We get the usual discussion on 35mm’s dynamic range and romance versus the rapidly evolving yet ultimately computerised nature of digital, and the bulky, unpredictable practicalities of ‘real’ film as opposed to the portability of digital cameras and hard drives. But further to that, Reeves’s narration asides into wonderfully clear explanations of technological basics like how the silver halide crystals in film emulsion react with photons to create images, and how the diodes on a digital sensor do similar. The evolution of digital cameras is covered, from models like the substandard HDW-F900 that was first touted as a rival to 35mm when it was used for Attack of the Clones, through to the Panavision Genesis (Superman Returns, Apocalypto), which has a capture area similar to 35mm, to today’s superbly expressive models like the ARRI Alexa and RED Epic. Nor does Side By Side forget that digital intermediate colour-correction has been the industry norm for the past decade, or that digital tools have been gaining traction in the worlds of sound, special effects and editing for several.

The film even manages to get into the vitally important but often under-discussed issue of archiving. David Fincher points to a stack of master tapes he has of music videos he’s directed, but says he can’t find machines to play the formats, and so it may be with digital – codecs change and digital data can corrupt beyond repair, while physical film is still the most reliable method of preservation. (Kodak recently released Asset Protection 2332, a film stock specifically designed to archive digitally captured images.) It’s terrifying to think how much data we have stored in 1s and 0s, and how prone it is to obsolescence and decay, not to mention, say, electromagnetic impulses. George Lucas’s response on the matter is a cop-out: “There’s too much digital information for us not to invent a foolproof way of preserving it.” In other words, it’s such a huge problem that it will solve itself.

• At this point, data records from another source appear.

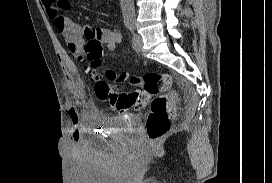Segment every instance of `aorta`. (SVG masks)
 <instances>
[{"label":"aorta","instance_id":"obj_1","mask_svg":"<svg viewBox=\"0 0 272 183\" xmlns=\"http://www.w3.org/2000/svg\"><path fill=\"white\" fill-rule=\"evenodd\" d=\"M122 15L124 23L134 24L135 23V8L133 0H120Z\"/></svg>","mask_w":272,"mask_h":183}]
</instances>
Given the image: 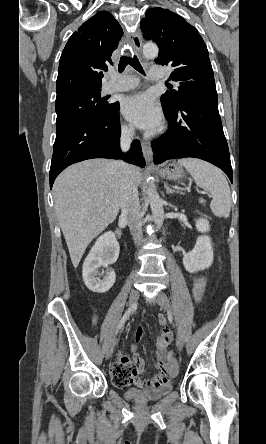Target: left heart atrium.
<instances>
[{"label":"left heart atrium","mask_w":266,"mask_h":444,"mask_svg":"<svg viewBox=\"0 0 266 444\" xmlns=\"http://www.w3.org/2000/svg\"><path fill=\"white\" fill-rule=\"evenodd\" d=\"M122 112L132 124L140 129L151 130L161 122L160 109L145 93H137L127 97L123 102Z\"/></svg>","instance_id":"39dd6f15"}]
</instances>
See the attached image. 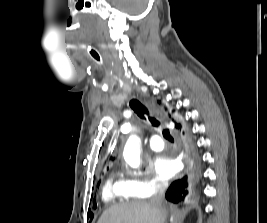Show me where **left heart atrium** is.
I'll use <instances>...</instances> for the list:
<instances>
[{
	"label": "left heart atrium",
	"instance_id": "39dd6f15",
	"mask_svg": "<svg viewBox=\"0 0 267 223\" xmlns=\"http://www.w3.org/2000/svg\"><path fill=\"white\" fill-rule=\"evenodd\" d=\"M154 169L162 180L170 179L178 171L176 161L170 156H159L154 161Z\"/></svg>",
	"mask_w": 267,
	"mask_h": 223
}]
</instances>
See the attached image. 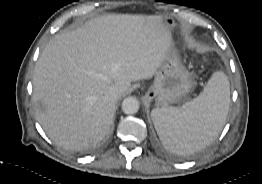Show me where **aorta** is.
<instances>
[{"label":"aorta","mask_w":262,"mask_h":184,"mask_svg":"<svg viewBox=\"0 0 262 184\" xmlns=\"http://www.w3.org/2000/svg\"><path fill=\"white\" fill-rule=\"evenodd\" d=\"M139 107V101L133 96L125 98L122 102V110L125 114H135Z\"/></svg>","instance_id":"aorta-1"}]
</instances>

It almost seems pointless to write about Side By Side in summary, as its wealth of information speaks for itself. Perhaps instead of reviews of the film or interviews with its makers, we could persuade them to publish their project as a book alongside the DVD – or eBook alongside the video download, to keep it topical. It’s one of the definitive additions to the debate it covers, which has been so covered that – see below – even I made a documentary about cinemas’ switch to digital projection, which is, admittedly, a lot shorter than Side By Side and slightly more of a polemic than a chronicle.

The big evaluative criticism I’d have about Side By Side is that it is better at demonstrating history, science and technology than aesthetics. It doesn’t give us a side-by-side comparison of image qualities – how could it, without being a multi-format exhibition? – plus its archive footage, even from classic films like Lawrence of Arabia, sometimes looks rendered on a par with its own documentary footage’s lo-res digital capture, which was done on the $2,000 Panasonic HPX 170. I asked producer Justin Szlasa about that, and he said it was due to problems conforming different source formats to the DCP. I understand the pressures of low-budget film production, but it seems a shame than in the mad rush to accept digital tech at the expense of photochemical beauty, even the examination of the issue suffers from some of the obvious downsides.